=== WHAT TO DO ===
Gather every line of the entries that includes the word "icon".

[Collected data]
================================

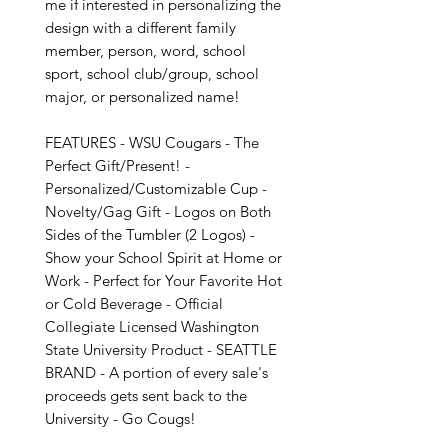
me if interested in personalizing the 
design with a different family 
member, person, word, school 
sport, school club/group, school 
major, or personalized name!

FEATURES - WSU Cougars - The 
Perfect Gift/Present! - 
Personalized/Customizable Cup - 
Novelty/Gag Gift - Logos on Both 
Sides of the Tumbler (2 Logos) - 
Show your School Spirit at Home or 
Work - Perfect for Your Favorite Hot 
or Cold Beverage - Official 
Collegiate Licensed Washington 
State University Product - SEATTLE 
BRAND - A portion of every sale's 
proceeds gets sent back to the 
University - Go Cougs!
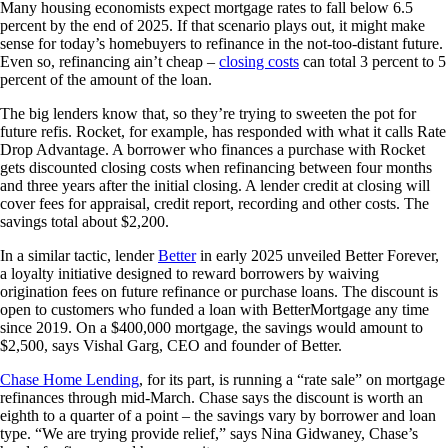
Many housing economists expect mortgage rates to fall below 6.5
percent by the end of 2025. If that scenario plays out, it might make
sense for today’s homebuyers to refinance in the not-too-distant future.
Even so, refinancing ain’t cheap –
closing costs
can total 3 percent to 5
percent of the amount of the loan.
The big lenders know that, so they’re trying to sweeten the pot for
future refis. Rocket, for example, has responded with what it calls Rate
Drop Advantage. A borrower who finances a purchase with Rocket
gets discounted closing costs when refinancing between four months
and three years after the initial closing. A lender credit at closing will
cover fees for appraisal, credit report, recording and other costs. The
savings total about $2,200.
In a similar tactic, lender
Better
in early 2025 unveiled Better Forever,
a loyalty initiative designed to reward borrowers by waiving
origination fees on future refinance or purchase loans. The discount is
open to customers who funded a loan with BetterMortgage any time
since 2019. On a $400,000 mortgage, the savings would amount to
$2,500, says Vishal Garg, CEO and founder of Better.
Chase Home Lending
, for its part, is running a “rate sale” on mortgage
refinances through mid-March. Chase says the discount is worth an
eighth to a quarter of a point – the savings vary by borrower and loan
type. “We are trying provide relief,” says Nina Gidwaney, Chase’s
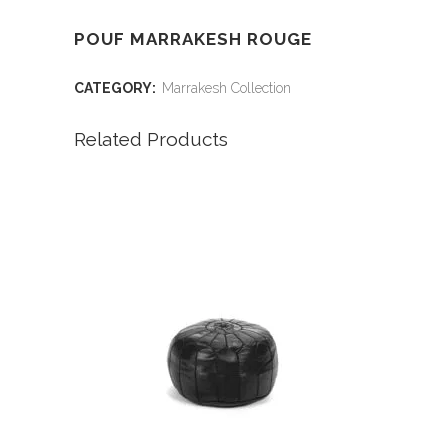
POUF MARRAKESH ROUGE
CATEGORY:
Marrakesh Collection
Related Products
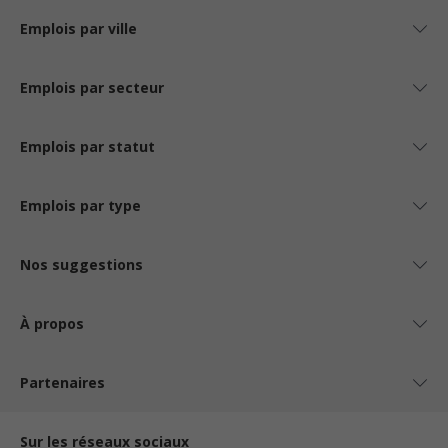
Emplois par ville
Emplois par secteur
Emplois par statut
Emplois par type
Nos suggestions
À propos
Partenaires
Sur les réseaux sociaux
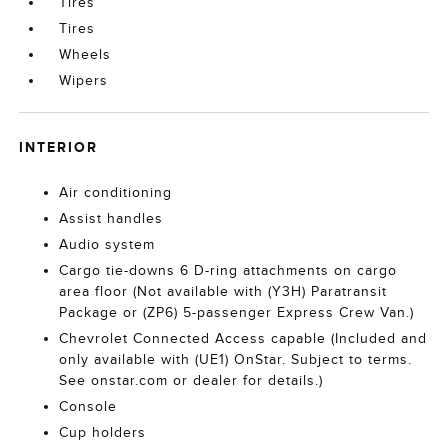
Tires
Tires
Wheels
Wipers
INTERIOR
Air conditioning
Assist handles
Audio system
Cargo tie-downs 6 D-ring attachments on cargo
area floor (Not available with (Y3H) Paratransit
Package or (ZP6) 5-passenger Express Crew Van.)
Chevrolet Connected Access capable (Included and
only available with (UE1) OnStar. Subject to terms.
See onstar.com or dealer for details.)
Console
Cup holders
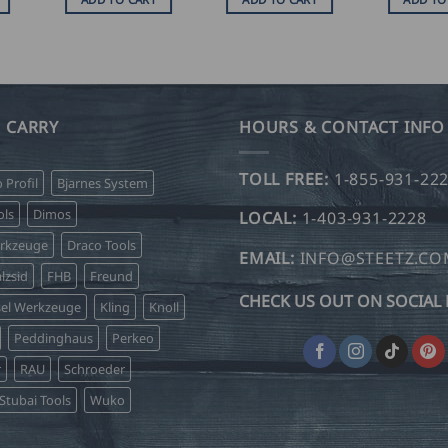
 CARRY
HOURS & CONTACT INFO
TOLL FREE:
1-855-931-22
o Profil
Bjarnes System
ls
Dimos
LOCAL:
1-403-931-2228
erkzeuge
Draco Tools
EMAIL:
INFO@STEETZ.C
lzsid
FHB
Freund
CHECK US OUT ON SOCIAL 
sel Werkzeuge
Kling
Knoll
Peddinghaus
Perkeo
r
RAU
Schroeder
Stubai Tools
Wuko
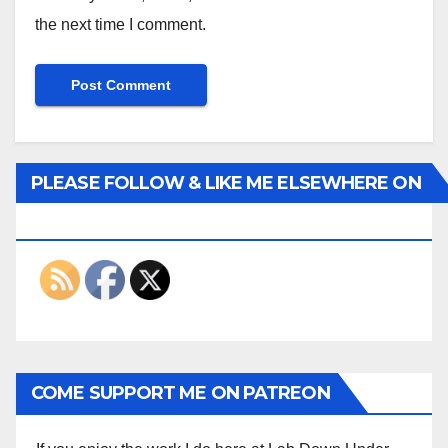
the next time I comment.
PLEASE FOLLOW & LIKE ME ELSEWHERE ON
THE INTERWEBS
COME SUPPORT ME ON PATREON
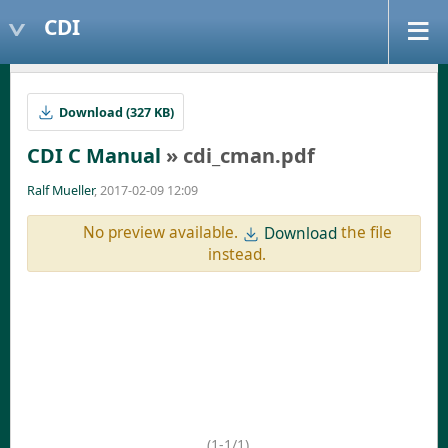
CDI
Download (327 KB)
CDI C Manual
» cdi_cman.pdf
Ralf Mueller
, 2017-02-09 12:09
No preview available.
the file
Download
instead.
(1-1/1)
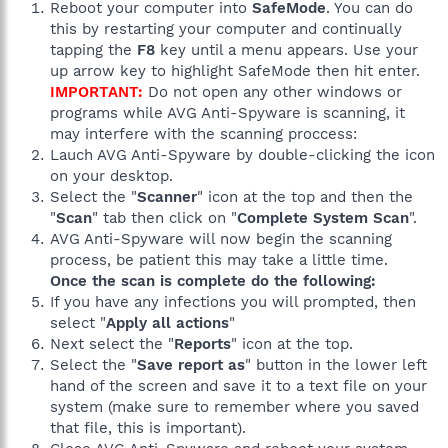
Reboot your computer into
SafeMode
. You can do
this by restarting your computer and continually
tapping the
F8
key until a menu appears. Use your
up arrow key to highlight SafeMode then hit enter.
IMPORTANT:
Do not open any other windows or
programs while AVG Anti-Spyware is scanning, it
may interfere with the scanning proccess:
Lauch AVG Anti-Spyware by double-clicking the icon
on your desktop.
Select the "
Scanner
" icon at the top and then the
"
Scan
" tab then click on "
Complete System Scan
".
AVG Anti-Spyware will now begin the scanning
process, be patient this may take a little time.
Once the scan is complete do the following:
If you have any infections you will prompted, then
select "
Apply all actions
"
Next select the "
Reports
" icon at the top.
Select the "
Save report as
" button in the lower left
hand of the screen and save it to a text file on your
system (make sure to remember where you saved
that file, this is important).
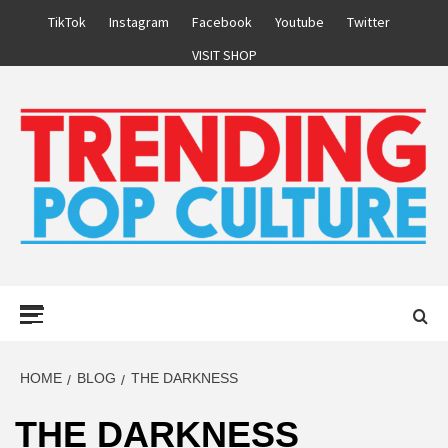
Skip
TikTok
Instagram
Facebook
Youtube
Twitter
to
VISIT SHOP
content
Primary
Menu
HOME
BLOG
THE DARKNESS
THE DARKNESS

================================

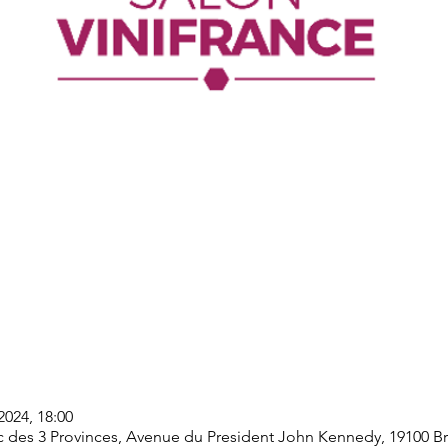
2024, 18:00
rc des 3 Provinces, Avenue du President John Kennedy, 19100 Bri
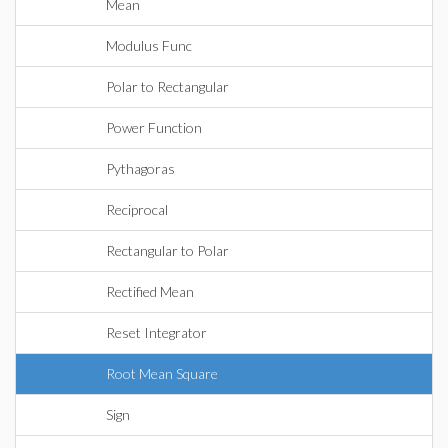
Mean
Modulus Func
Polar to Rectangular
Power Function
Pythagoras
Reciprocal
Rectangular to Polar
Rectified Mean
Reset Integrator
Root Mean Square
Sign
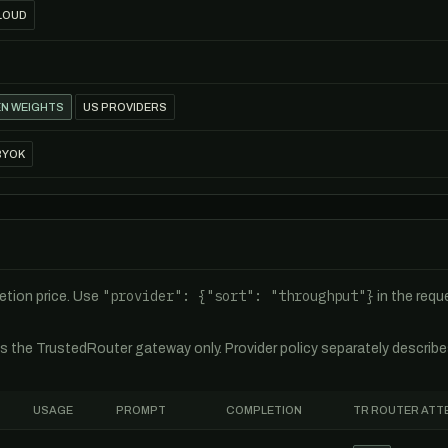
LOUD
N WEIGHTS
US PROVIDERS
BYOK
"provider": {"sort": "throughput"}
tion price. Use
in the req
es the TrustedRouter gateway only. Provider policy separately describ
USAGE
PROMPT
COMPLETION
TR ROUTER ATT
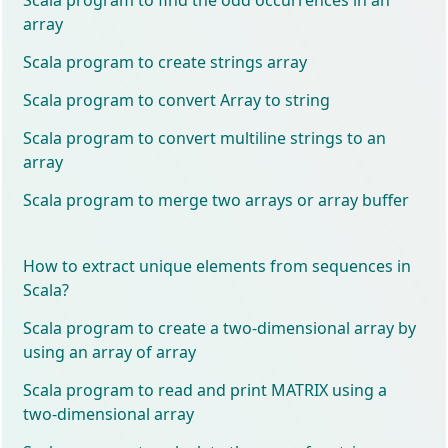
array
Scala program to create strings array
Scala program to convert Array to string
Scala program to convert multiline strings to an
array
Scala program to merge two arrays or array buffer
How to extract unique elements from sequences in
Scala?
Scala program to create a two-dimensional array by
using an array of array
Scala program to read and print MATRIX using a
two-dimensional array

================================

=== ANSWER TO THIS PROBLEM ===
Lauch AVG Anti-Spyware by double-clicking the icon
" icon at the top and then the
" icon at the top.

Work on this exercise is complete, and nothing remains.